En la cirugía abierta (no robótica), los cirujanos a menudo usaban una sola palabra o señal con la mano para indicar lo que necesitaban, pero en la cirugía robótica, donde la mayoría de los miembros del equipo no se podían ver, era necesario decirlo en voz alta. Los miembros del equipo de cirugía robótica se comunicaron como pilotos de avión, dando instrucciones verbales y confirmándolos verbalmente. «Está presionando, ¿verdad?», Preguntó un cirujano en un momento, y el primer asistente respondió: «Presionando, señor», ambos reconociendo la pregunta e insertando el «señor» para indicar el final de la oración.

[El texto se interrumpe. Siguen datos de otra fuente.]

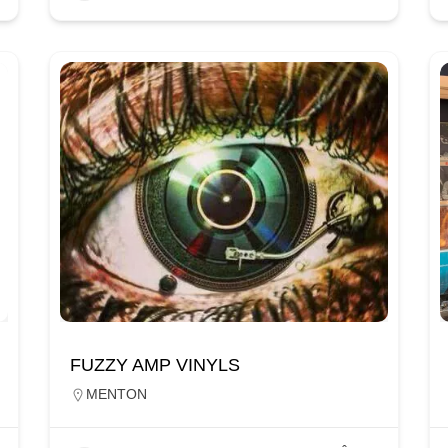
FUZZY AMP VINYLS
MENTON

En la cirugía abierta, los miembros del equipo operativo tendían a estar muy en sintonía con el estado de ánimo y las emociones de los demás, una necesidad cuando se realiza un trabajo tan complejo e intrincado. Pero el robot hizo más difícil medir los sentimientos, dijo Pelikan.

«En la sala de operaciones realmente se vigilan mutuamente, realmente notan que si alguien no se siente bien, ven las cosas antes de que usted las diga», dijo Pelikan, quien planea comenzar un estudio de doctorado en la Universidad de Linköping en Suecia en noviembre. «Con el robot eso es más difícil».

Los asistentes del cirujano se necesitaban con menos frecuencia en las cirugías robóticas, a veces llevándolos a conversar entre ellos o distraerse ocasionalmente. Esos chats también podrían causar un estrés leve para los cirujanos que escuchan las conversaciones que ocurren sin ellos.

Un cirujano le dijo a un entrevistador que se siente «solo» operando en la consola aparte de su equipo.

Los equipos tendían a compensar este tipo de distancia afectiva en mayor o menor medida. Durante las cirugías abiertas, los cirujanos generalmente se fueron tan pronto como se completó la operación. Sin embargo, en las cirugías robóticas, los cirujanos a menudo se unían a los demás para lo que los investigadores denominaban un «grupo» después de los procedimientos, charlando, bromeando y, a veces, tocando.
«Ya podíamos comenzar a ver la incipiente generación de nuevos rituales quirúrgicos que se estaban inventando en respuesta a los tipos de desafíos que describimos», dijo  Steven Jackson , profesor asociado de ciencias de la información, quien también es coautor del artículo, junto con Amy. Cheatle, estudiante de doctorado en ciencias y tecnología.

Los investigadores esperan que pensar en la cirugía como una tarea de colaboración, y considerar cómo todos los miembros del equipo se ven afectados por el robot, pueda afectar la forma en que están diseñadas las máquinas y cómo las usan los humanos. «¿Cómo podríamos imaginar y practicar el diseño de manera diferente si diseñamos para equipos, entornos y contextos, en lugar de usuarios individuales individuales?», Dijo Jackson. «Cada vez que vemos que la interacción entre humanos y robots funciona con éxito, es porque hay un largo, cuidadoso y ingenioso ajuste mutuo de la tecnología del robot en la configuración social particular en la que se implementa».

La investigación se basó en el trabajo apoyado por el Instituto de Cornell para las Ciencias Sociales y la Fundación Nacional de Ciencia.